Taxonomic Scheme and Divisions

• Four major divisions based on cell-wall nature:

  • Gracilicutes: Gram-negative with thin cell walls

  • Firmicutes: Gram-positive with thick, strong cell walls

  • Tenericutes: Lack a cell wall and are soft

  • Mendosicutes: Archaea with unusual walls and nutritional habits

Species and Subspecies in Bacteria and Archaea

• Bacterial species: a collection of cells sharing overall similar trait patterns; should share at least 95\% of their genes as matches

• Subspecies, strain, or type: same species but differing characteristics

• Serotype: representatives of a species that stimulate distinct antibody responses due to unique surface molecules

Concept Check (6)

• You identify a bacterium as Gram-negative using Gram-stain; in Bergey’s Manual of Determinative Bacteriology, this bacterium belongs to which division?

  • A. Gracilicutes

  • B. Firmicutes

  • C. Tenericutes

  • D. Mendosicutes

• Answer: A

Notes on Form and Connection

• The Gram stain, cell envelope structure, and cytoplasmic components are foundational for understanding bacterial taxonomy, antibiotic targeting, and pathogenic mechanisms.
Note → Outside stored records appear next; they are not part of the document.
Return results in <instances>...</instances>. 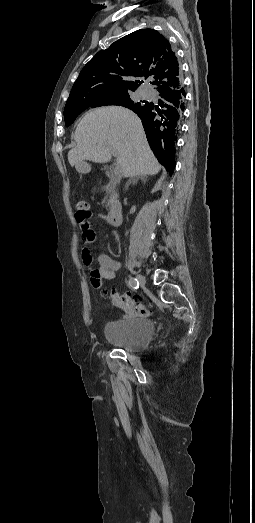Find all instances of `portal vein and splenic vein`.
<instances>
[{"label": "portal vein and splenic vein", "mask_w": 255, "mask_h": 523, "mask_svg": "<svg viewBox=\"0 0 255 523\" xmlns=\"http://www.w3.org/2000/svg\"><path fill=\"white\" fill-rule=\"evenodd\" d=\"M113 154H114V152H113ZM114 156H115V154H114ZM112 167H113L112 173H113L114 175L119 174V170H120L119 164H118L117 162H114V163L112 164Z\"/></svg>", "instance_id": "obj_1"}]
</instances>
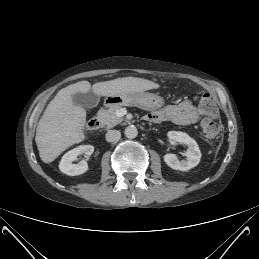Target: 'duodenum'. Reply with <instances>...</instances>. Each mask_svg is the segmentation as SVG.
<instances>
[{"label":"duodenum","mask_w":259,"mask_h":259,"mask_svg":"<svg viewBox=\"0 0 259 259\" xmlns=\"http://www.w3.org/2000/svg\"><path fill=\"white\" fill-rule=\"evenodd\" d=\"M110 102L107 101L103 104V106H107ZM101 126V121L99 119V117H94L92 118L89 122H88V128L91 131H97Z\"/></svg>","instance_id":"duodenum-1"}]
</instances>
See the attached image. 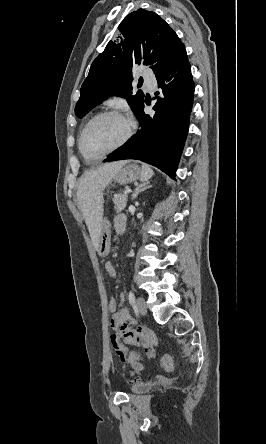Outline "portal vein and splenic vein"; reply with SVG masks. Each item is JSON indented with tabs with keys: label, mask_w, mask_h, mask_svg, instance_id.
Listing matches in <instances>:
<instances>
[{
	"label": "portal vein and splenic vein",
	"mask_w": 266,
	"mask_h": 444,
	"mask_svg": "<svg viewBox=\"0 0 266 444\" xmlns=\"http://www.w3.org/2000/svg\"><path fill=\"white\" fill-rule=\"evenodd\" d=\"M130 192H131V190L129 189V190L125 191L124 195H128Z\"/></svg>",
	"instance_id": "portal-vein-and-splenic-vein-1"
}]
</instances>
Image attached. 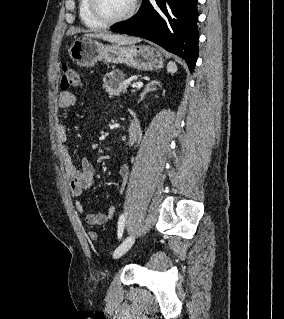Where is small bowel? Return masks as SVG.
<instances>
[{"mask_svg":"<svg viewBox=\"0 0 284 319\" xmlns=\"http://www.w3.org/2000/svg\"><path fill=\"white\" fill-rule=\"evenodd\" d=\"M77 102V97L74 93L70 91H64L62 92L57 100V106L60 109H68L75 105ZM130 126H133L137 129L139 133V124L137 122H133ZM57 138L60 144L63 145V161H64V167L65 172L67 175V178L70 182V190L73 195V197L76 199V210L80 214L85 213L84 206L80 200V198L83 195V192L90 188L95 180V169L92 165V163L87 159L83 158L81 160V167H77L74 162L72 161V158L69 154V151L67 147L65 146V143L67 141L68 133L67 128L64 123H59L57 125ZM129 167L127 165H122L119 174L122 178V182L120 185V191L123 192L126 183L129 177ZM116 208L115 206L111 205L107 208L105 212L100 213H86L84 218L85 222L90 226H100L105 224L108 220L113 218L115 215Z\"/></svg>","mask_w":284,"mask_h":319,"instance_id":"small-bowel-1","label":"small bowel"}]
</instances>
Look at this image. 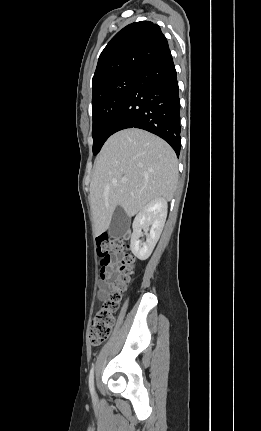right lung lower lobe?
<instances>
[{
  "label": "right lung lower lobe",
  "mask_w": 261,
  "mask_h": 431,
  "mask_svg": "<svg viewBox=\"0 0 261 431\" xmlns=\"http://www.w3.org/2000/svg\"><path fill=\"white\" fill-rule=\"evenodd\" d=\"M170 49L145 65L136 77L112 127V134L140 128L168 142L180 154V99Z\"/></svg>",
  "instance_id": "98d812e1"
}]
</instances>
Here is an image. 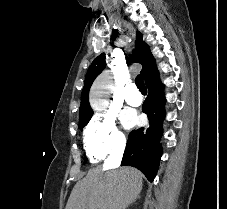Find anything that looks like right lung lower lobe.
<instances>
[{
    "label": "right lung lower lobe",
    "instance_id": "98d812e1",
    "mask_svg": "<svg viewBox=\"0 0 227 209\" xmlns=\"http://www.w3.org/2000/svg\"><path fill=\"white\" fill-rule=\"evenodd\" d=\"M145 82L149 90V98L144 102L142 111L148 115L149 127L146 129L142 127L130 132L121 165L136 167L152 182L162 155L160 137L165 118L163 109L165 98L162 94L163 86L159 82L157 69Z\"/></svg>",
    "mask_w": 227,
    "mask_h": 209
}]
</instances>
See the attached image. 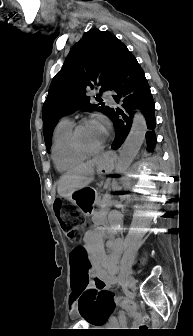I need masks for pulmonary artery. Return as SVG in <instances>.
Masks as SVG:
<instances>
[{"mask_svg": "<svg viewBox=\"0 0 193 336\" xmlns=\"http://www.w3.org/2000/svg\"><path fill=\"white\" fill-rule=\"evenodd\" d=\"M104 99H105V101L107 102V103H109V104H111V105H114L115 104V100H114V98L110 95V94H108V93H105L104 94ZM65 121H68V120H63L62 122H65Z\"/></svg>", "mask_w": 193, "mask_h": 336, "instance_id": "e3ab8cb5", "label": "pulmonary artery"}]
</instances>
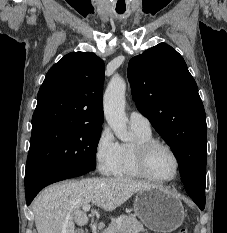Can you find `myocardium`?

• The three-domain framework (Bacteria, Archaea, Eukarya) emphasizes both shared features (e.g., 70S ribosomes in Bacteria and Archaea) and fundamental divergences (e.g., membrane lipid chemistry, cell-wall composition, and genetic organization).

• Practical implications include antibiotic design (cell wall synthesis targets), Gram-stain interpretation in clinical diagnostics, and recognition of non-traditional organisms (acid-fast bacteria, archaea) that may challenge standard staining or culturing methods.